So I’m slowly revealing in this blog, that I’m a less than organized traveler. Through recent tales, I’ve thrilled you with my idiotic recaps of Cuba and Capri. This post continues my Inspector Clouseau-like travel escapades, with another island. Tioman Island to be exact.
In the summer of 2008, I visited Singapore for a work conference (yeah, I’m not sure how this one happened either). And like many previous work trips, I decided to stay a few extra days for exploration. In a rare moment of maturity and personal evolution, I actually researched where I wanted to go, ahead of time. I decided I would travel up to Malaysia and visit Tioman Island, a beautiful location off the eastern coast.
Because I researched ahead of time, it was a pretty easy process. Take a bus from Singapore to Mersing, stop at customs and continue. From Mersing, I could hop on a boat and get to Tioman Island. Easy. Here’s a picture of some buses, to set the tone.

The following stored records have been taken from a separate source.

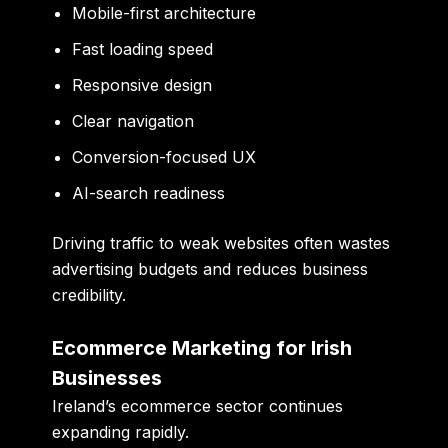
Mobile-first architecture
Fast loading speed
Responsive design
Clear navigation
Conversion-focused UX
AI-search readiness
Driving traffic to weak websites often wastes
advertising budgets and reduces business
credibility.
Ecommerce Marketing for Irish
Businesses
Ireland’s ecommerce sector continues
expanding rapidly.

I prepaid by bus ticket in Singapore and the next day boarded at some ridiculous early morning hour. And here’s where idiocy strikes again. I had a few Singaporean dollars, no US $ and no Malaysian Ringgit’s (which sounds like Harry Potter money). So no cash. How dumb can I be sometimes? We started the journey and I’m already sweating this lack of planning. We stop for a break and buy some breakfast with my last Sing-dollars and talk to the bus guide. I explain my predicament and he assures me that when we get to Mersing, he has people that can get me to an ATM. Phew. I get back on the bus for the rest of the journey, unwrap my breakfast and dump rice and other bits of food into my lap and all over the seat and floor. Of course everyone notices. It’s always nice to reinforce the American tourist stereotype. You try picking up tiny bits of rice from a floor.
We arrive. I get off the bus. My bus buddy gets on his cell phone. Moments later, two men arrive on a moped to assist me. One of them will look after my bag. The other will take me into the main section of Mersing and to an ATM. Every part of my intuition told me this was a preposterous, risky idea. So, of course I did it. My reasoning came down to this: This situation was so ridiculous, so ass backward, so impulsive, that it had to work. I hopped on the back of the moped and took my camera.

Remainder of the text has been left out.